*** DATA SHOWN ***

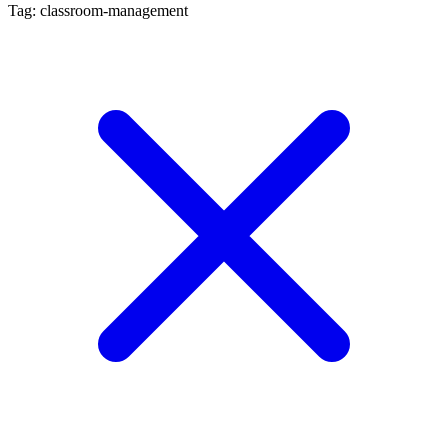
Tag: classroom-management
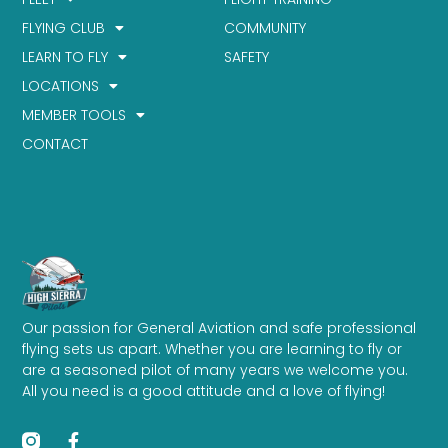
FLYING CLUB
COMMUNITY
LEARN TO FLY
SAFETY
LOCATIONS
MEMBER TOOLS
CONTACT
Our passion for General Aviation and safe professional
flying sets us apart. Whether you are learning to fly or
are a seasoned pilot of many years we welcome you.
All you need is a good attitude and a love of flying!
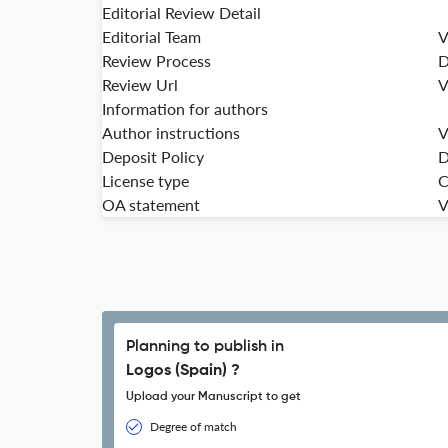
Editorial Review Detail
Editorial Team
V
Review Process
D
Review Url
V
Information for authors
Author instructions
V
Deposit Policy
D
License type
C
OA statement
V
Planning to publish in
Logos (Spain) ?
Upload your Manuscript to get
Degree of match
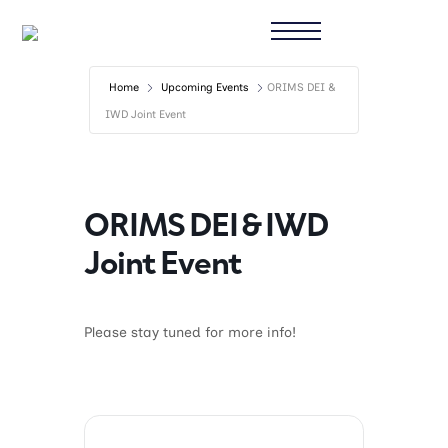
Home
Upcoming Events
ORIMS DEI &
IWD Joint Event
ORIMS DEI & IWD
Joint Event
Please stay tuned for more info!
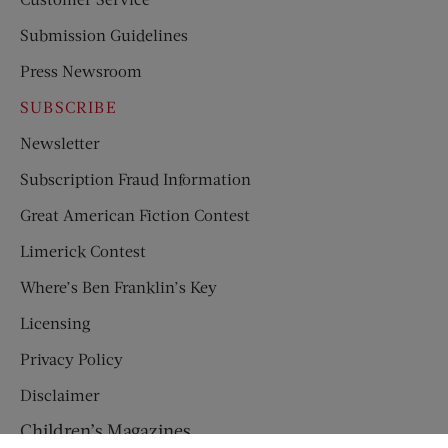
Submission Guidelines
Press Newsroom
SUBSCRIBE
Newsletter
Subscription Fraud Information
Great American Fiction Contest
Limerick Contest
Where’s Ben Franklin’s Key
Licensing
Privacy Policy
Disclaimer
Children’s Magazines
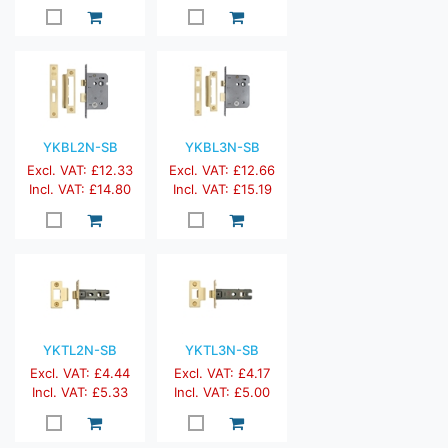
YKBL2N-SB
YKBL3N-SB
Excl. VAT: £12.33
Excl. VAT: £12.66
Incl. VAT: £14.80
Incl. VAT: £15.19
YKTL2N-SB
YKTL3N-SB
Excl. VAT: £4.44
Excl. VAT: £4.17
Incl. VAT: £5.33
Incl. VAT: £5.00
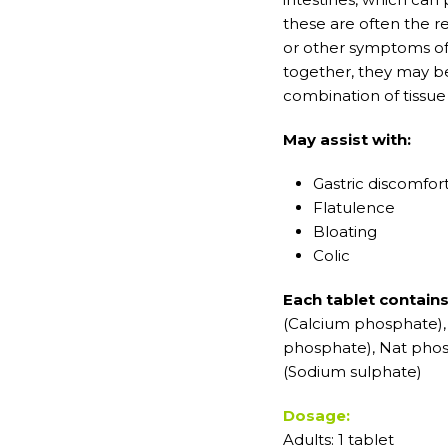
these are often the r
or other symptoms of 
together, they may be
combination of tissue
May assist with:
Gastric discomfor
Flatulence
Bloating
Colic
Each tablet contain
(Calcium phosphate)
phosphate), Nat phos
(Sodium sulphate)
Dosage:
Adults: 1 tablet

*** End of DATA SHOWN ***
*** DATA SHOWN ***

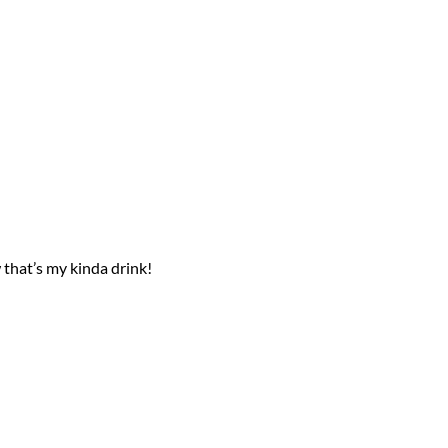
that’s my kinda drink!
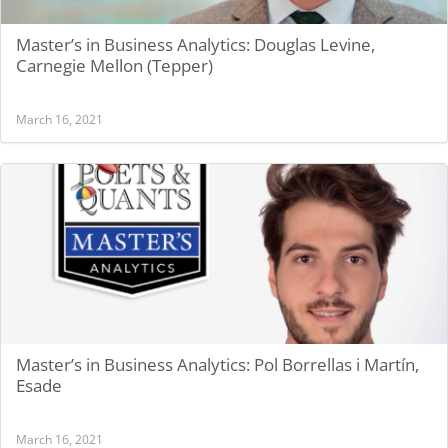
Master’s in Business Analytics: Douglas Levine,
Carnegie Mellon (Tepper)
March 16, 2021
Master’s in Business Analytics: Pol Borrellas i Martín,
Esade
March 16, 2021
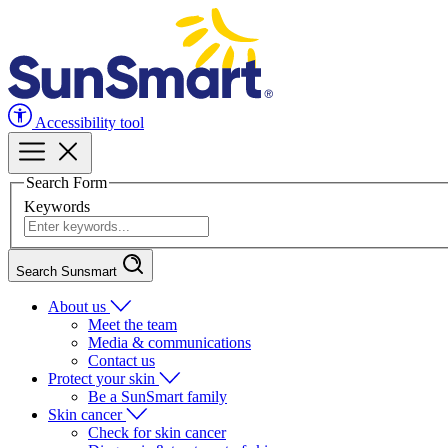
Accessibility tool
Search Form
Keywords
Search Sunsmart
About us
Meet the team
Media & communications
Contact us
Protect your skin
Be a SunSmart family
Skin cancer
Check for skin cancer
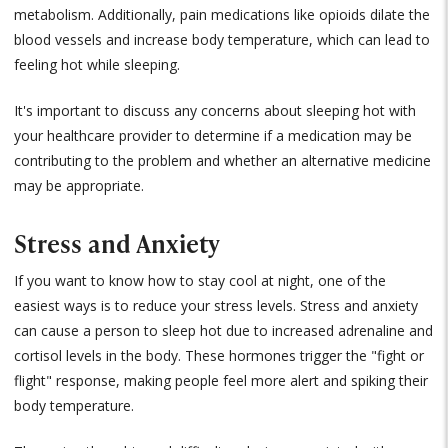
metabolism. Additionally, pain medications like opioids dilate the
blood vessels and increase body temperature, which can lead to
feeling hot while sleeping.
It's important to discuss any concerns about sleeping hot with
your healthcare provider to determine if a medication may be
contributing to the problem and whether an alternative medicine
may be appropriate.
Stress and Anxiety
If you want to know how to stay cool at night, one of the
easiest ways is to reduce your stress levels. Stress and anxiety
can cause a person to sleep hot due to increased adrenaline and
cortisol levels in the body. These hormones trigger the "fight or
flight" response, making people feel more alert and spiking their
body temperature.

*** End of DATA SHOWN ***
*** DATA SHOWN ***

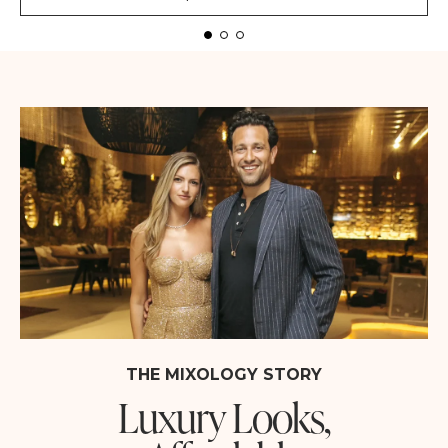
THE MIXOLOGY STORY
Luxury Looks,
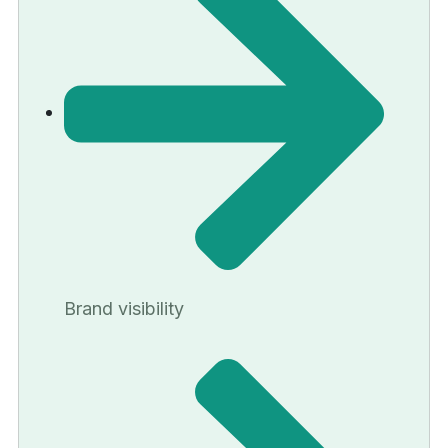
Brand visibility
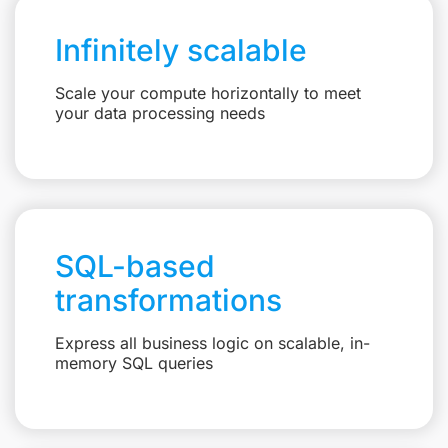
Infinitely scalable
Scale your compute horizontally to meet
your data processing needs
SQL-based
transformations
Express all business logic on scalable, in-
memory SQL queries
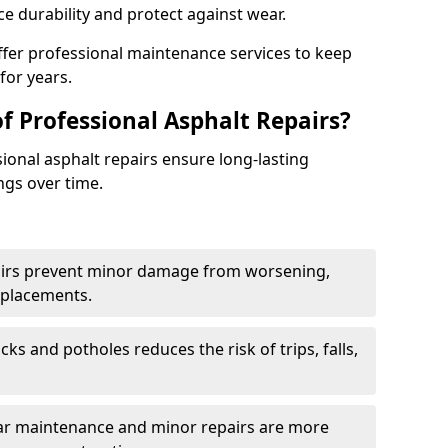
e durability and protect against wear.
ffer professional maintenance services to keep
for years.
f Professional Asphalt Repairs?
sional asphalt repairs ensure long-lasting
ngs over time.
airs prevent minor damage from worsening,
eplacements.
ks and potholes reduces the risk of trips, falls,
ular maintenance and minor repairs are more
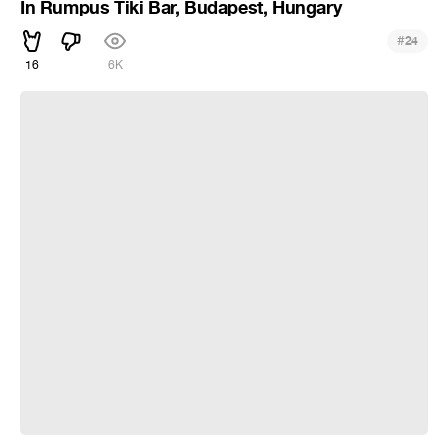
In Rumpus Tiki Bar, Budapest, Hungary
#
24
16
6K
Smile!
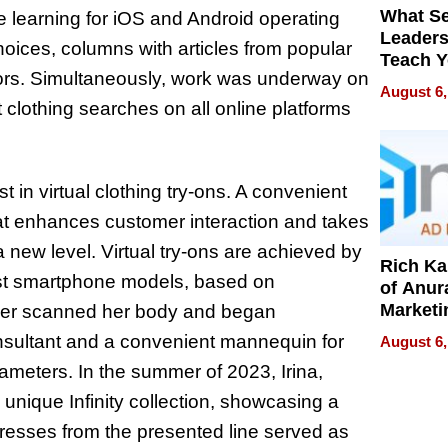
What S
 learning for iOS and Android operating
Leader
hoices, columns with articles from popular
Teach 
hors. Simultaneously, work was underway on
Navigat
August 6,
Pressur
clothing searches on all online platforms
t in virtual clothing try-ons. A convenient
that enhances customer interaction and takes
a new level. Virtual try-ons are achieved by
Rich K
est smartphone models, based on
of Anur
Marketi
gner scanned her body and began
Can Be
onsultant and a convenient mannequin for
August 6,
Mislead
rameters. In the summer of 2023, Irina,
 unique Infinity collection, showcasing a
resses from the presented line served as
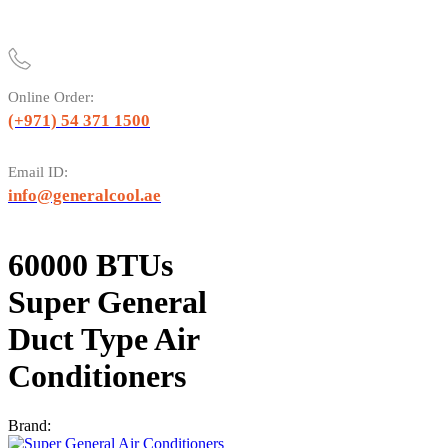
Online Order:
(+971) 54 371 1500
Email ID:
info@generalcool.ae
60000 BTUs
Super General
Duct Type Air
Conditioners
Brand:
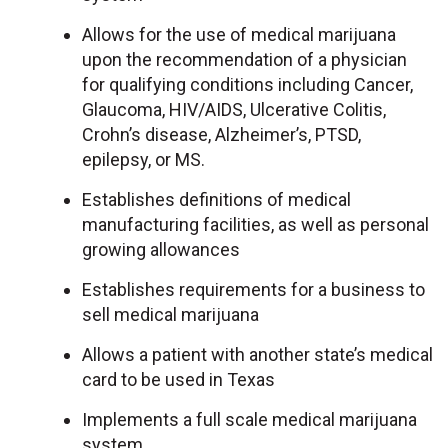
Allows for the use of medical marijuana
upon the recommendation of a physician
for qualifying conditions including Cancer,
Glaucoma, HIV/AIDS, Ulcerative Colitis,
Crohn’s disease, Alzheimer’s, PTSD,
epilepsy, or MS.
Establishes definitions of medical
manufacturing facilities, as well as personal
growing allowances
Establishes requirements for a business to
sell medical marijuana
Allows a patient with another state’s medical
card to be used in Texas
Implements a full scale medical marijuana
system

*** End of DATA SHOWN ***

## WORK ITEM:
Out of the material above, output word for word the line with "may be appropriate.", the line with "body temperature.", and all lines between them, with nothing else.

## WRITTEN RESPONSE:
may be appropriate.
Stress and Anxiety
If you want to know how to stay cool at night, one of the
easiest ways is to reduce your stress levels. Stress and anxiety
can cause a person to sleep hot due to increased adrenaline and
cortisol levels in the body. These hormones trigger the "fight or
flight" response, making people feel more alert and spiking their
body temperature.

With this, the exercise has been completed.